Este tipo de estética conecta con lo más
central de la propuesta evangélica. En la cruz no hay nada bello, a pesar del
tratamiento esteticista que las artes plásticas occidentales han hecho de ella:
la cruz es la imagen de un espantoso asesinato; en ella solo hay un hombre reventado
por la tortura física y psicológica, desangrándose frente a la befa y el
escarnio de los que lo contemplan. Lo único bello que hay en la cruz es
el gesto moral de ese hombre solidarizándose a través de ella con todos los
crucificados de la historia humana. La cruz es la heterotopía pura: lo otro, lo
diferente contra lo cual se estrella toda la idolatría consoladora de una belleza manipulable, hecha a la medida
de los espejismos mas ficticios de nuestro deseo.
6
Un millón setecientos mil venezolanos han
salido del país debido al cáncer económico, político y social que ha hecho
metástasis en nuestro organismo colectivo. Por mi parte, ya he dicho en estas
páginas que sé muy bien, con una convicción visceral y entrañable, que no
podría vivir, ni morir, fuera de Caracas. La memoria de mi cuerpo (¿y qué es un
país sino la memoria de un cuerpo?) hunde sus raíces en el subsuelo espiritual
de una comunidad histórica específica entrelazada con una geografía también
concreta y determinada-(soy, ante todo, un caribeño: una de las células
germinales de la conciencia que tengo de mí mismo en relación con la
materialidad del mundo, e igualmente de mi historia psíquica, la constituye la
visión de la cordillera de la costa precipitándose a pico sobre la lámina
meridianamente resplandeciente del mar, tal como podía contemplarla, en mi
remota infancia, desde la carretera que va enhebrando los cerros del litoral
central). Des-terrándome (y un exilio se efectúa de muchas maneras: existe el
des-tierro interior), solo conseguiría convertirme, como ser humano y como
escritor, en “un hongo de museo, una polilla de libro y una telaraña de piano”
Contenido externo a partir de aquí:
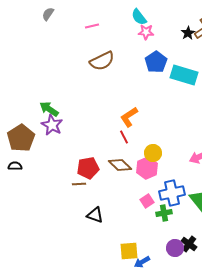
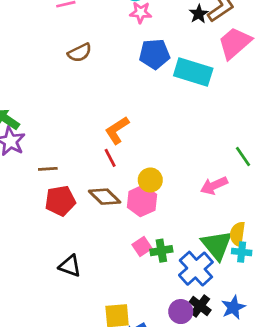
brown semicircle: (102, 61) -> (80, 53), size x0.7
blue pentagon: (156, 62) -> (154, 54), turned 30
brown line: (79, 184) -> (48, 169), moved
blue cross: (172, 193) -> (196, 269), moved, turned -30
green cross: (164, 213) -> (161, 251), moved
(tres metáforas de Arturo Uslar Pietri).
7
Visitar La Candelaria en compañía de Alejandro,
quien ha vivido allí toda su vida, es un verdadero privilegio. El conoce cada
rincón, cada recodo de ese sector de Caracas que me hace recordar la afirmación
de Uslar Pietri según la cual una auténtica ciudad, la que de veras puede
llamarse tal, no es una mera aglomeración de casas y edificios sino "una
escuela de vida" y "un cartabón de estilo". La Candelaria,
recorrida a diestra y siniestra teniendo a Alejandro como guía, constituye
efectivamente una vida urbana con estilo. Tal vez porque la inmigración
española -sobre todo la canaria- y la italiana, que desde hace mucho tiempo han
contribuido, de manera decisiva, a configurarla, provienen de países con
bastantes siglos acumulados de estilística citadina, La Candelaria patentiza,
aun en estos tiempos de penuria, disolución institucional y delicuencia
indetenible, una Caracas levantada a escala humana, evocadora del orbe cultural
de la "polis" griega y la "civitas" latina: en ella se puede
disfrutar, no solo de los estímulos que ofrece una vida comercial abundante y
asequible, sino también una convivencia vivaz y como sabiamente modulada. Es un
placer estar sentado en la plaza a la espera de que Alejandro vaya a buscarme
para subir juntos a su apartamento, y contemplar desde allí ese
desenvolvimiento, multitudinario, pero nunca agobiante,. de una existencia
urbana que obedece a un "tempo" propio, a un ritmo intransferible,
diseñado para la vida doméstica, la compra-venta de productos de todo tipo, el
solaz del ocio e incluso -algo insólito en una Caracas gobernada por la
preeminencia del automóvil- el paseo del peatón y del "flaneur". Con
Alejandro se puede saber de inmediato dónde almorzar o merendar, dónde adquirir
un ramo de crisantemos o de gladiolas, dónde agenciarse pastillas de jabón de
baño (en este contexto histórico dentro del cual el generalizado
desabastecimiento ha alcanzado a los artículos para el aseo personal), dónde
tomarse plácidamente una cerveza o un gin-tonic, dónde sentarse a conversar con
el entusiasmante telón de fondo de la charla sostenida por los parroquianos y
visitantes ocasionales que pueblan las tascas, los cafés y las fuentes de soda.
Vivir con estilo: esa es la lección espiritual que La Candelaria, al menos la
conocida a través de los ojos de Alejandro, preserva, cultiva y desarrolla para
todos nosotros, huérfanos de civilidad, de urbanidad genuina.